AGREEMENT
Exhibit 10.1
AGREEMENT
AGREEMENT made this 9th day of February 2006, by and between Capital Financial Media, LLC., with its principal offices at 000 XX 0xx Xxxxxx, Xxxxxx Xxxxx, XX 00000 (“Capital”) and Advanced Cell Technology, Inc., with offices at 00000 Xxxxx Xxxxxx Xxxx, Xxxxx 000, Xxx Xxxxxxx, XX 00000 (the “Company”).
WHEREAS, the Company is publicly held with a market for its securities; and
WHEREAS, the Company desires to publicize itself with the intention of making its name and business better known to potential shareholders and institutional investors; and
WHEREAS, Capital is preparing a direct mail piece to be distributed by Capital; and
WHEREAS, Capital is in the business of public relations, direct mail advertising and other related activities; and
WHEREAS, Capital is willing to assist the Company by creating and distributing the mail piece.
NOW THEREFORE, in conclusion of the mutual covenants herein contained, it is agreed:
1. Engagement.
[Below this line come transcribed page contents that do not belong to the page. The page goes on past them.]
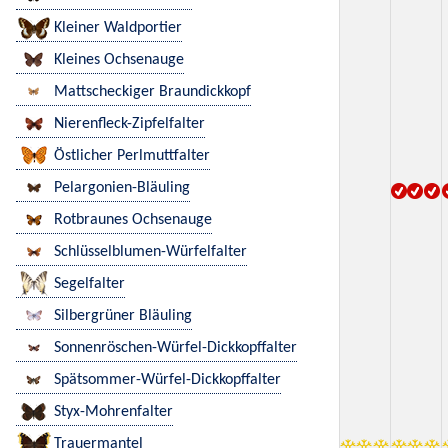
Kleiner Waldportier
Kleines Ochsenauge
Mattscheckiger Braundickkopf
Nierenfleck-Zipfelfalter
Östlicher Perlmuttfalter
Pelargonien-Bläuling
Rotbraunes Ochsenauge
Schlüsselblumen-Würfelfalter
Segelfalter
Silbergrüner Bläuling
Sonnenröschen-Würfel-Dickkopffalter
Spätsommer-Würfel-Dickkopffalter
Styx-Mohrenfalter
Trauermantel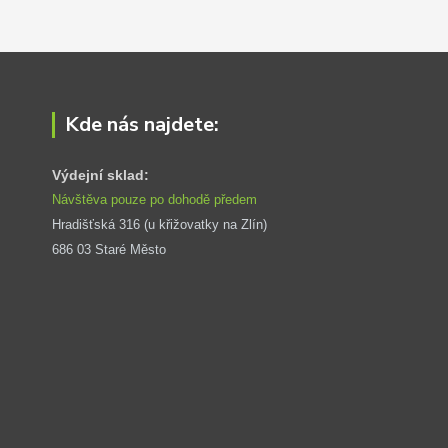
Kde nás najdete:
Výdejní sklad:
Návštěva pouze po dohodě předem
Hradišťská 316 (u křižovatky na Zlín) 
686 03 Staré Město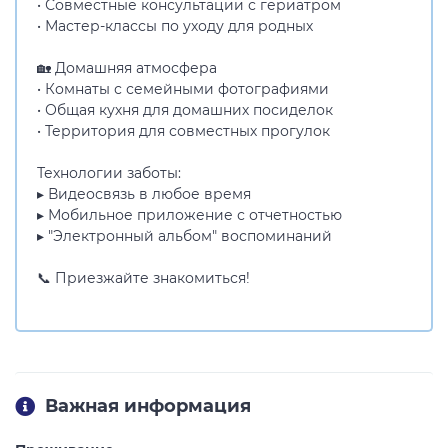
• Совместные консультации с гериатром
• Мастер-классы по уходу для родных
🏡 Домашняя атмосфера
• Комнаты с семейными фотографиями
• Общая кухня для домашних посиделок
• Территория для совместных прогулок
Технологии заботы:
▸ Видеосвязь в любое время
▸ Мобильное приложение с отчетностью
▸ "Электронный альбом" воспоминаний
📞 Приезжайте знакомиться!
Важная информация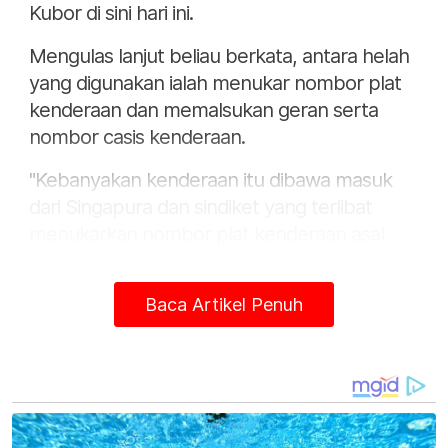
Kubor di sini hari ini.
Mengulas lanjut beliau berkata, antara helah
yang digunakan ialah menukar nombor plat
kenderaan dan memalsukan geran serta
nombor casis kenderaan.
"Kebanyakan kenderaan itu dibawa masuk
dari Singapura dan sindiket yang terlibat
menukarkan nombor plat kenderaan asal
kepada nombor plat Thailand.
Baca Artikel Penuh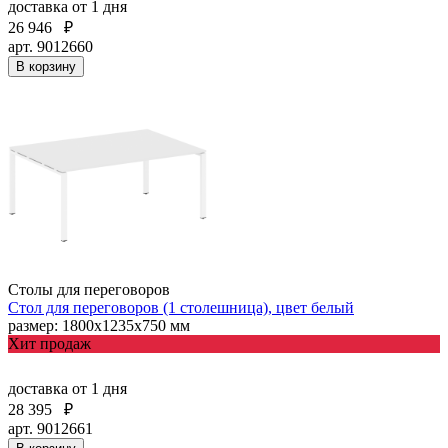
доставка
от 1 дня
26 946
₽
арт. 9012660
В корзину
Столы для переговоров
Стол для переговоров (1 столешница), цвет белый
размер: 1800х1235х750 мм
Хит продаж
доставка
от 1 дня
28 395
₽
арт. 9012661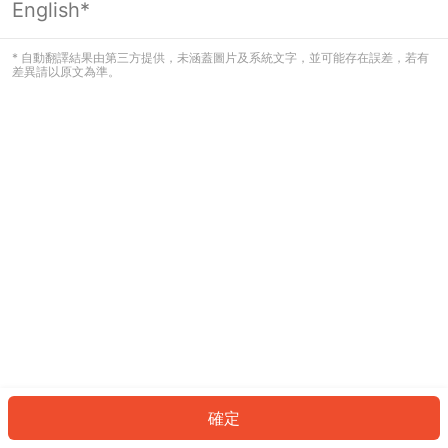
English*
發生錯誤！請登入並再試一次或回到主
頁。
* 自動翻譯結果由第三方提供，未涵蓋圖片及系統文字，並可能存在誤差，若有
差異請以原文為準。
登入
返回首頁
確定
ID: 6576ebcfbbc-b59c-478a-a475-9c3599f4a71f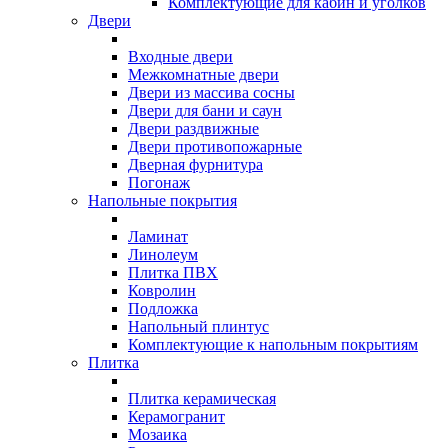
Комплектующие для кабин и уголков
Двери
Входные двери
Межкомнатные двери
Двери из массива сосны
Двери для бани и саун
Двери раздвижные
Двери противопожарные
Дверная фурнитура
Погонаж
Напольные покрытия
Ламинат
Линолеум
Плитка ПВХ
Ковролин
Подложка
Напольный плинтус
Комплектующие к напольным покрытиям
Плитка
Плитка керамическая
Керамогранит
Мозаика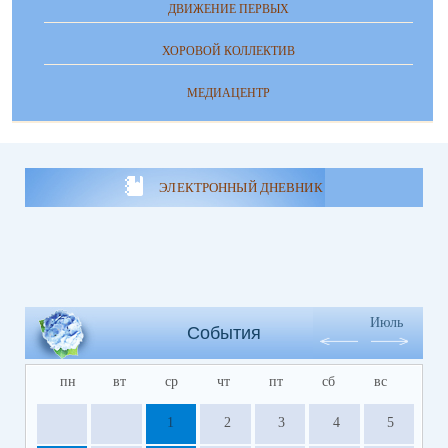
ДВИЖЕНИЕ ПЕРВЫХ
ХОРОВОЙ КОЛЛЕКТИВ
МЕДИАЦЕНТР
ЭЛЕКТРОННЫЙ ДНЕВНИК
Июль
События
пн
вт
ср
чт
пт
сб
вс
1
2
3
4
5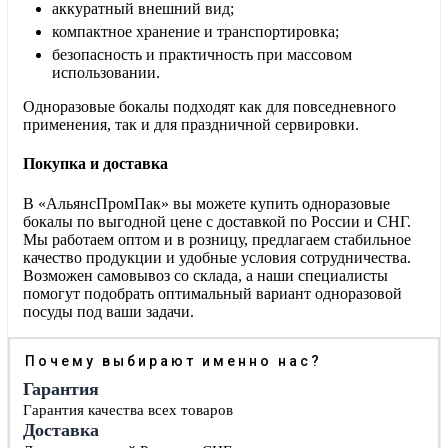
аккуратный внешний вид;
компактное хранение и транспортировка;
безопасность и практичность при массовом
использовании.
Одноразовые бокалы подходят как для повседневного
применения, так и для праздничной сервировки.
Покупка и доставка
В «АльянсПромПак» вы можете купить одноразовые
бокалы по выгодной цене с доставкой по России и СНГ.
Мы работаем оптом и в розницу, предлагаем стабильное
качество продукции и удобные условия сотрудничества.
Возможен самовывоз со склада, а наши специалисты
помогут подобрать оптимальный вариант одноразовой
посуды под ваши задачи.
Почему выбирают именно нас?
Гарантия
Гарантия качества всех товаров
Доставка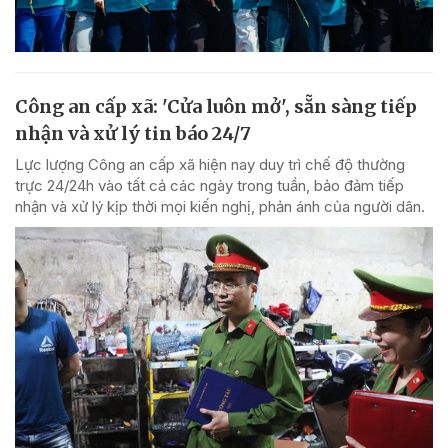
Công an cấp xã: 'Cửa luôn mở', sẵn sàng tiếp
nhận và xử lý tin báo 24/7
Lực lượng Công an cấp xã hiện nay duy trì chế độ thường
trực 24/24h vào tất cả các ngày trong tuần, bảo đảm tiếp
nhận và xử lý kịp thời mọi kiến nghị, phản ánh của người dân.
The Company hereby engages Capital to:
a) Prepare a mailing package about the Company and to distribute the package to no less than 750,000 U.S. residents to states in which such mailing is permitted, based in part by material and information furnished by the Company.
b) The Company represents that the information furnished to Capital is true, accurate and not misleading and can be substantiated by information in the Company’s public filings or on its website.
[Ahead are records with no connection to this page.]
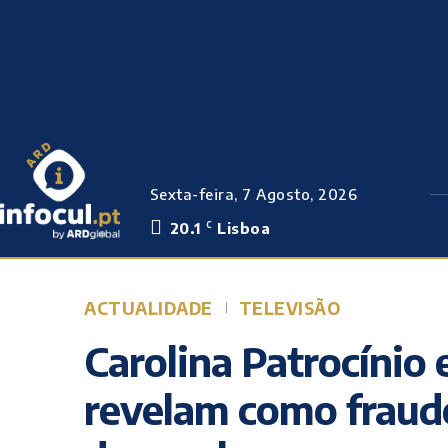
Sexta-feira, 7 Agosto, 2026
20.1
Lisboa
C
ACTUALIDADE
TELEVISÃO
Carolina Patrocínio
revelam como fraude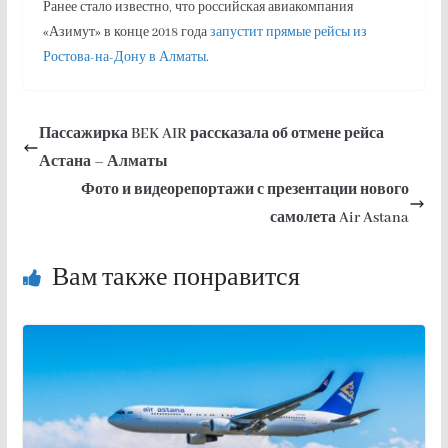
Ранее стало известно, что российская авиакомпания
«Азимут» в конце 2018 года
запустит прямые рейсы из
Ростова-на-Дону в Алматы
.
Пассажирка BEK AIR рассказала об отмене рейса
Астана – Алматы
Фото и видеорепортажи с презентации нового
самолета Air Astana
Вам также понравится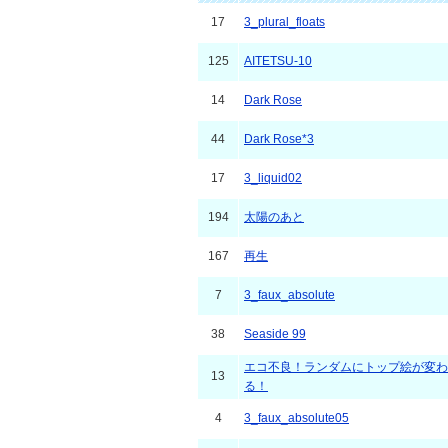
17
3_plural_floats
125
AITETSU-10
14
Dark Rose
44
Dark Rose*3
17
3_liquid02
194
太陽のあと
167
再生
7
3_faux_absolute
38
Seaside 99
エコ不良！ランダムにトップ絵が変わ
13
る！
4
3_faux_absolute05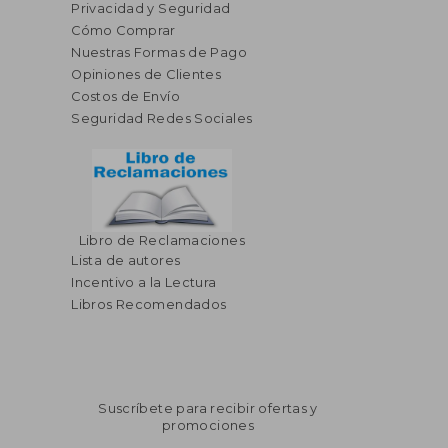
Privacidad y Seguridad
Cómo Comprar
Nuestras Formas de Pago
Opiniones de Clientes
Costos de Envío
Seguridad Redes Sociales
Libro de Reclamaciones
Lista de autores
Incentivo a la Lectura
Libros Recomendados
Suscríbete para recibir ofertas y
promociones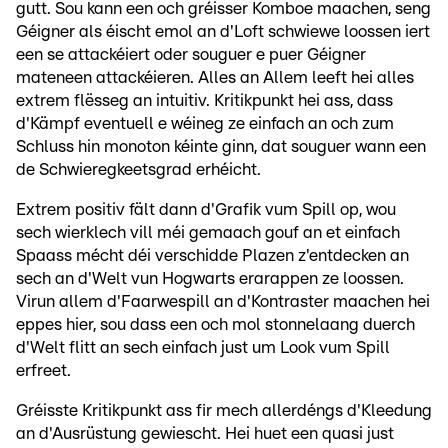
gutt. Sou kann een och gréisser Komboe maachen, seng
Géigner als éischt emol an d'Loft schwiewe loossen iert
een se attackéiert oder souguer e puer Géigner
mateneen attackéieren. Alles an Allem leeft hei alles
extrem flësseg an intuitiv. Kritikpunkt hei ass, dass
d'Kämpf eventuell e wéineg ze einfach an och zum
Schluss hin monoton kéinte ginn, dat souguer wann een
de Schwieregkeetsgrad erhéicht.
Extrem positiv fält dann d'Grafik vum Spill op, wou
sech wierklech vill méi gemaach gouf an et einfach
Spaass mécht déi verschidde Plazen z'entdecken an
sech an d'Welt vun Hogwarts erarappen ze loossen.
Virun allem d'Faarwespill an d'Kontraster maachen hei
eppes hier, sou dass een och mol stonnelaang duerch
d'Welt flitt an sech einfach just um Look vum Spill
erfreet.
Gréisste Kritikpunkt ass fir mech allerdéngs d'Kleedung
an d'Ausrüstung gewiescht. Hei huet een quasi just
c) Capital assumes no responsibility for the accuracy of the information furnished to it by the Company
and is under no duty and is not being paid to verify that the information furnished is not false and misleading or omits to state any fact to ensure that the information distributed is not false, misleading or deceptive.
2. Assistance. The Company acknowledges Capital will create and distribute a report on the Company. Capital agrees to assist in additional report mailings, as requested, based upon additional production budgets. All mail package disseminations paid for by the Company will be fully disclosed (disclosing the amount and nature of compensation and associated costs of the program and, where feasible, the compensation to be received by Capital and/or any affiliate of Capital.)
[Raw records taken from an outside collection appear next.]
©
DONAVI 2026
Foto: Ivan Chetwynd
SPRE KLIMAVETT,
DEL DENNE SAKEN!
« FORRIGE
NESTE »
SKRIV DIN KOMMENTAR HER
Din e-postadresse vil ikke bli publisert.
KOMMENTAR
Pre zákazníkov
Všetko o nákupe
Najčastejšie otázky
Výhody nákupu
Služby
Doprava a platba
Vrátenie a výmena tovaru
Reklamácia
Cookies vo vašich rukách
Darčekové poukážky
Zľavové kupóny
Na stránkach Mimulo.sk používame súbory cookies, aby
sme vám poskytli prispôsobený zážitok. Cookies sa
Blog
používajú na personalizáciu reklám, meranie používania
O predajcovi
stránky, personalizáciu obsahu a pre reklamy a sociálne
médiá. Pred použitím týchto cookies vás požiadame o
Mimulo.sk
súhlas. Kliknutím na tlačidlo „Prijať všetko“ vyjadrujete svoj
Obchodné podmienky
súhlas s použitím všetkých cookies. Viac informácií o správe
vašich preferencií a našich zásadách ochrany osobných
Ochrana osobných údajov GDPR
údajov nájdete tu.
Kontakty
3. Preparation of Report. The Company will cooperate fully and timely with Capital to supply all materials reasonably requested by Capital to enable it to create and disseminate the report. Because Capital will rely upon this information in accepting the responsibility of distributing this mailing package, the Company represents to Capital that all such information provided by the Company shall be true, accurate, and complete and not misleading or deceptive, in any respect.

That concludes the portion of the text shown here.